Kaynak, seçtiği mesajı bir araç yardımıyla iletir. Bu araç iletici veya göndericidir. Karşılıklı konuştuğumuzda bu araç ses telleri iken, TV yayınında Televizyon Kanalının gönderci antenidir. Hangi araç olursa olsun, ilk kaynaktan gönderilen mesaj bir şekilde sinyal haline gelir. Yani, bir spikerin sesi ile gökyüzünde dolaşan radyo dalgası aynı şey değildir. Burada sinyalin doğru olması modelin işlemesi için zorunludur. Çünkü bir sonraki aşama da “Alıcı” bir araç, bu sinyali çözer. Örneğin, Bir TV sinyalini, insan kulağı çözemez. Bu açıdan alıcı araç, iletişimin kod çözücüsüdür. Çözülen kod, yeniden bir mesaj haline gelir. Sonunda hedefe ulaştırılır. Bu hedef bir insan da olabilir bir bilgisayarda. Modelin ortasında bulunan Kanal ise, iletişimin gerçekleştiği alandır. Ses için hava, TV sinyali için kablo gibi…
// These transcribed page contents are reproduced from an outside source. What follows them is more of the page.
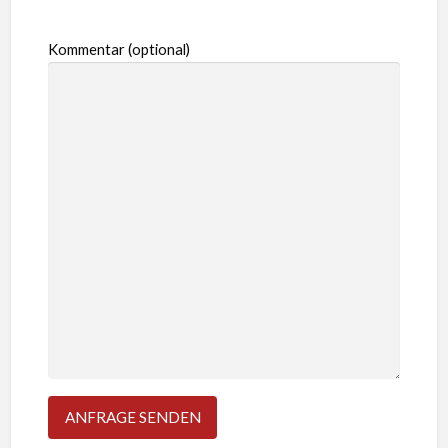
Kommentar (optional)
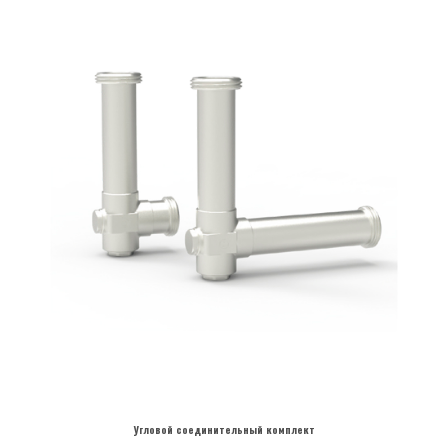
Угловой соединительный комплект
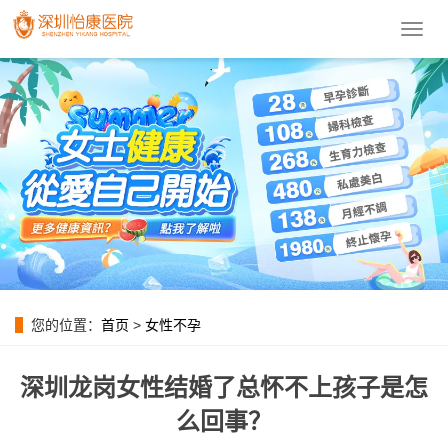
導
航
菜
單
您的位置：
首页
>
女性不孕
深圳龙岗女性结婚了总怀不上孩子是怎
么回事？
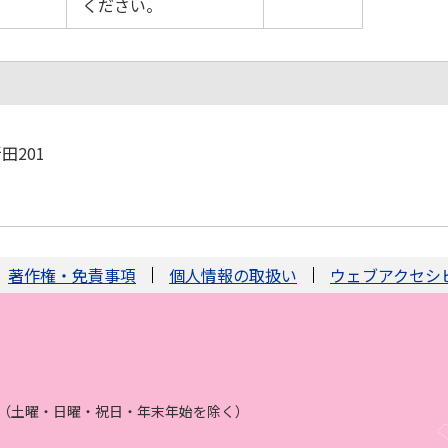
ください。
田201
著作権・免責事項
個人情報の取扱い
ウェブアクセシ
まで（土曜・日曜・祝日・年末年始を除く）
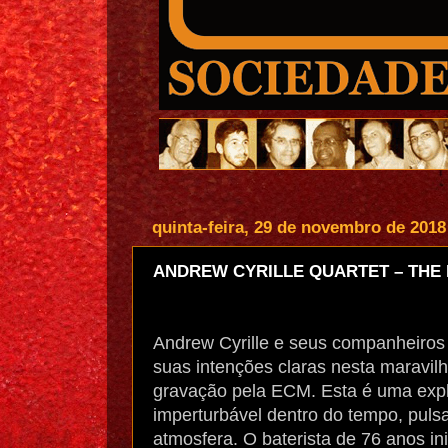
quinta-feira, 29 de novembro de 2018
ANDREW CYRILLE QUARTET – THE
Andrew Cyrille e seus companheiro
suas intenções claras nesta maravil
gravação pela ECM. Esta é uma exp
imperturbável dentro do tempo, puls
atmosfera. O baterista de 76 anos ini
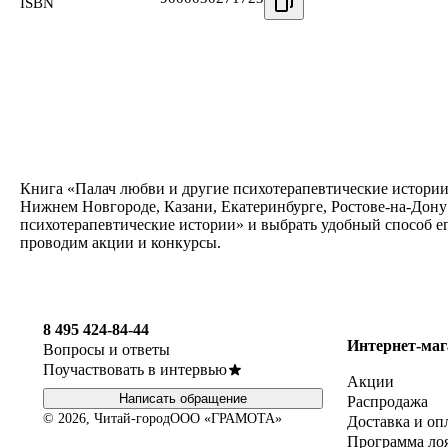
ISBN
Книга «Палач любви и другие психотерапевтические истории»
Нижнем Новгороде, Казани, Екатеринбурге, Ростове-на-Дону
психотерапевтические истории» и выбрать удобный способ ег
проводим акции и конкурсы.
8 495 424-84-44
Интернет-маг
Вопросы и ответы
Поучаствовать в интервью
Акции
Написать обращение
Распродажа
© 2026, Читай-город
ООО «ГРАМОТА»
Доставка и оп
Программа ло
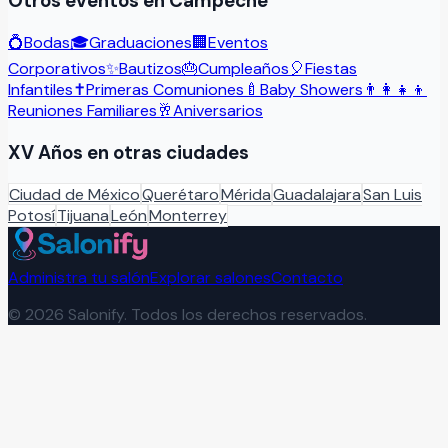
Otros eventos en
Campeche
💍
Bodas
🎓
Graduaciones
🏢
Eventos
Corporativos
✨
Bautizos
🎂
Cumpleaños
🎈
Fiestas
Infantiles
✝️
Primeras Comuniones
🍼
Baby Showers
👨‍👩‍👧‍👦
Reuniones Familiares
🥂
Aniversarios
XV Años
en otras ciudades
Ciudad de México
Querétaro
Mérida
Guadalajara
San Luis
Potosí
Tijuana
León
Monterrey
Administra tu salón
Explorar salones
Contacto
©
2026
Salonify. Todos los derechos reservados.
Görüldüğü gibi aslında oldukça basit bir doğrusal model var burada. Bu modelin basit yapısı aslında onu tüm iletişim modellerine uyarlanabilmesine yaramıştır.
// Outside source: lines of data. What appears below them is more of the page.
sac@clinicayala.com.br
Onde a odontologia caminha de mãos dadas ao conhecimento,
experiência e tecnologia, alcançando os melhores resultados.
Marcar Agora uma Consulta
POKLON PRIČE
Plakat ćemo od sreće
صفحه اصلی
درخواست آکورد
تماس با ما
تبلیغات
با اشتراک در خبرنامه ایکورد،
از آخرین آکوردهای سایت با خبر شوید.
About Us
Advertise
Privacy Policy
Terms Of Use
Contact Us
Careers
Karşılıklı konuşma, insan vücudundaki sinir sistemi, bir server’a bağlı bilgisayarlar veya bir uzaktan kumandanın TV ile olan etkileşimi, burada modelin işleyişine örnek olabilmektedir. Modelde önemli olan kavram ise gürültüdür. “Gürültü”, iletişimin sağlıklı yapılıp yapılmadığına direkt etkisi olan herhangi bir istenmeyen sinyaldir. Örneğin, bir telefon cızırtısı, konuşmanın anlaşılmamasına veya yanlış anlaşılmasına neden olur. TV karıncalanması gibi bu gürültü örnekleri, mesajın, hedefe eksik ulaşmasını sağlar. Bu durum Shannon-Weaver modelinin en temel araştırma konularından biridir.
Elektronik devrelerde, teknik bakış açısı olumlu sonuç verse de, insan işin içine katıldığında her şey kusursuz işlememektedir. Örneğin, bir TV dizisi düşünelim. Dizinin mükemmel bir teknikle, başarılı oyunculukla ve iyi bir senaryoyla çekildiğini varsayalım. Modele göre bu dizi, son model uydu sistemleriyle, hatasız ve kayıpsız bir görüntü kalitesiyle, izleyicilere ulaşsın. Hatta izleyiciler bunu son model televizyonlarında izlesinler. Buraya kadar her şey Shannon-Weaver modeline göre kusursuzdur. Ancak dizide verilmek istenilen mesajlar, izleyiciye gerçekten ulaşmış mıdır? Daha da önemlisi izleyici bu diziyi gerçekten izlemiş midir? Her şey mükemmel de olsa modeldeki bu belirsizlik önemli bir sorun oluşturur. Bu nedenle sonraki yıllarda modele geri besleme (feedback) kavramı eklenmiştir. Bu yöntemle, hedefin mesajı doğru alıp almadığı test edilir. Bir geri bildirim metodu olan bu yöntem, kamuoyu araştırmaları ve anketler gibi doğrudan kaynak tarafından yapılabildiği gibi; hedefin; mektup, e-mail veya telefon gibi yöntemlerle TV kanalını aramasıyla da elde edilebilir. Bu sayede modelin aksayan yönleri örenilmeye çalışılır. Modeldeki kaynağın, gönderdiği enformasyon önemli bir kavramdır. Modele göre gönderilen bilginin içeriği önemli değildir. Önemli olan gönderebilecek seçenek ve bu seçeneklerin hedef tarafından çözümlenebilmesidir. Görüldüğü gibi Shannon-Weaver modeli; iletişime, içerik anlamından çok teknik bir yöntem olarak bakar. Bu yapısı nedeniyle kitle iletişiminde her ne kadar öncüde olsa, yeni teorilerin geliştirilmesine engel olamamıştır. Ancak elektronik alanda, özellikle bilgisayar ve yazılım sistemlerinde oldukça önemli bir konumdadır. Tüm bunlara rağmen model, iletişim biliminin temellerini anlamak için oldukça gerekli bir sistemdir.